There’s another practical and more immediate reason to support incremental privatization: unfair government competition with private enterprise. Governments at all levels today routinely spend tax dollars to hire in-house staff to perform a wide array of functions and services—everything from print shops and vehicle maintenance stations to park operations and various healthcare services—that are commercial in nature and, thus, could be subject to private sector competition to drive costs down and drive better quality in service delivery.
For example, let’s look to Sandy Springs, Georgia. It’s an Atlanta suburb incorporated in 2005, and it has gained national attention as a startup “contract city,” with the bulk of non-safety functions provided through private firms via competitive contracting. Long dissatisfied with Fulton County control, citizens overwhelmingly approved incorporation and opted to pursue a largely privatized service delivery model to avoid setting up a traditional—and more costly—“City Hall.” Citizens today are getting far better services for their tax dollars than when under county control, and the example has proven to many observers that there is little that a traditional city can do that cannot be successfully implemented through a privatized delivery model—a critical step toward building the case toward larger devolution.

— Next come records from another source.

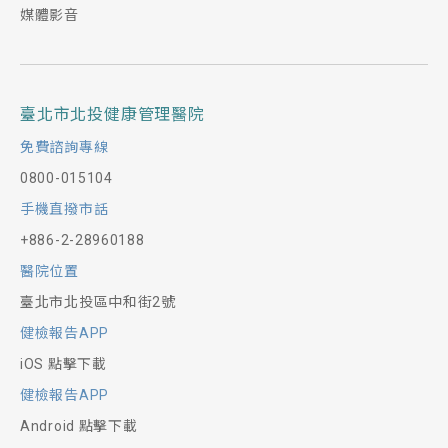
媒體影音
臺北市北投健康管理醫院
免費諮詢專線
0800-015104
手機直撥市話
+886-2-28960188
醫院位置
臺北市北投區中和街2號
健檢報告APP
iOS 點擊下載
健檢報告APP
Android 點擊下載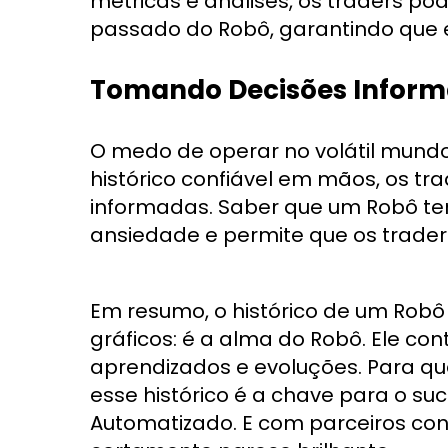
métricas e análises, os traders 
passado do Robô, garantindo que el
Tomando Decisões Informa
O medo de operar no volátil mundo
histórico confiável em mãos, os t
informadas. Saber que um Robô tem
ansiedade e permite que os trade
Em resumo, o histórico de um Rob
gráficos: é a alma do Robô. Ele cont
aprendizados e evoluções. Para qua
esse histórico é a chave para o s
Automatizado. E com parceiros conf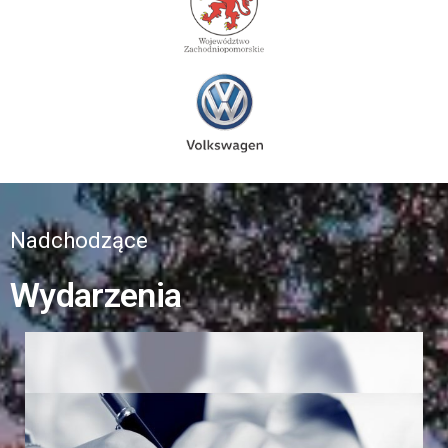
Nadchodzące
Wydarzenia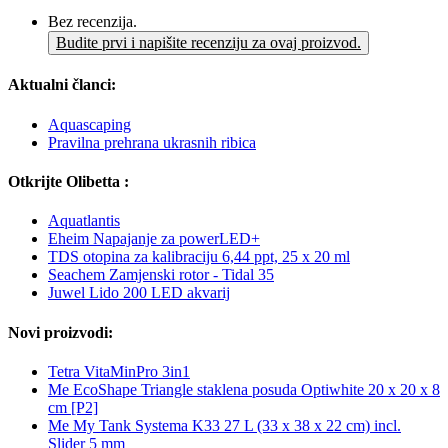
Bez recenzija.
Budite prvi i napišite recenziju za ovaj proizvod.
Aktualni članci:
Aquascaping
Pravilna prehrana ukrasnih ribica
Otkrijte Olibetta :
Aquatlantis
Eheim Napajanje za powerLED+
TDS otopina za kalibraciju 6,44 ppt, 25 x 20 ml
Seachem Zamjenski rotor - Tidal 35
Juwel Lido 200 LED akvarij
Novi proizvodi:
Tetra VitaMinPro 3in1
Me EcoShape Triangle staklena posuda Optiwhite 20 x 20 x 8
cm [P2]
Me My Tank Systema K33 27 L (33 x 38 x 22 cm) incl.
Slider 5 mm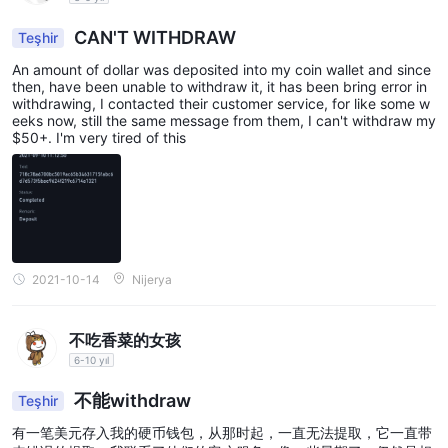
kapsamlı bir araştırma yapmalı ve bunlarla ilişki kurmadan önce
CAN'T WITHDRAW
Teşhir
düzenlenmiş alternatif seçenekleri değerlendirmelidir. Coin Fx
Trade .
An amount of dollar was deposited into my coin wallet and since
then, have been unable to withdraw it, it has been bring error in
Müşteri desteği
withdrawing, I contacted their customer service, for like some w
eeks now, still the same message from them, I can't withdraw my
Coin Fx Trademünhasıran e-posta iletişimi yoluyla müşteri
$50+. I'm very tired of this
desteği sağlar. destek ekibine ulaşmak için bireyler
info@coinfxtrade.com e-posta adresini kullanabilir. ancak, bu
komisyoncunun, çoğu komisyoncu tarafından yaygın olarak
sunulan telefon numaraları gibi diğer doğrudan iletişim bilgilerini
ifşa etmediğini belirtmekte fayda var. bu sınırlı sayıdaki iletişim
2021-10-14
Nijerya
seçenekleri, şu kişilerden acil yardım veya açıklama almanın
erişilebilirliğini ve rahatlığını etkileyebilir: Coin Fx Trade müşteri
destek ekibi.
不吃香菜的女孩
6-10 yıl
Yorumlar
不能withdraw
Teşhir
ile ilgili wikifx incelemeleri Coin Fx Trade para çekememe
sorununu vurgulayın. kullanıcılar, yatırdıkları tutarları çekmekte
有一笔美元存入我的硬币钱包，从那时起，一直无法提取，它一直带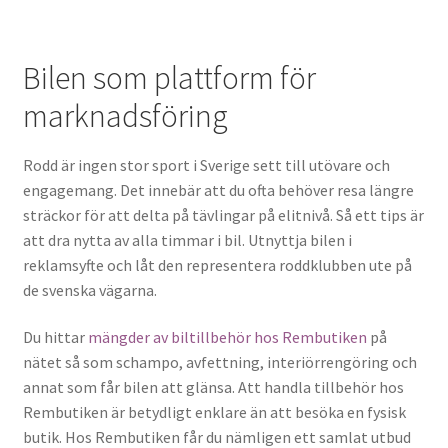
Bilen som plattform för
marknadsföring
Rodd är ingen stor sport i Sverige sett till utövare och
engagemang. Det innebär att du ofta behöver resa längre
sträckor för att delta på tävlingar på elitnivå. Så ett tips är
att dra nytta av alla timmar i bil. Utnyttja bilen i
reklamsyfte och låt den representera roddklubben ute på
de svenska vägarna.
Du hittar
mängder av biltillbehör hos Rembutiken
på
nätet så som schampo, avfettning, interiörrengöring och
annat som får bilen att glänsa. Att handla tillbehör hos
Rembutiken är betydligt enklare än att besöka en fysisk
butik. Hos Rembutiken får du nämligen ett samlat utbud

Some libertarians could argue, correctly, that Sandy Springs doesn’t represent a radical shift to privatization. Yet Sandy Springs also did not have a realistic option to secede from Fulton County to start a “Free State”–type project, so incorporation with a primary reliance on private contracting can be seen as the next best pragmatic approach if the goal is to advance privatization.
For example, planning and zoning—which many libertarians view as illegitimate and market-distorting government functions to begin with—are now just performed by private contractors rather than public agency staff in Sandy Springs. Despite such imperfections, the Sandy Springs model nonetheless offers a powerful (albeit incomplete) example to society showing that what are thought to be “traditional” planning and zoning functions (among many others) are not inherently governmental and can be, as a starting step, handled by private contractors. Given the almost ubiquitous entrenchment of professional urban planning in local governments today, there will be many policy battles to fight—and minds to change—to reverse it. But we shouldn’t wait to take small steps toward privatization in the meantime to help sustain the larger case for radical devolution in the future.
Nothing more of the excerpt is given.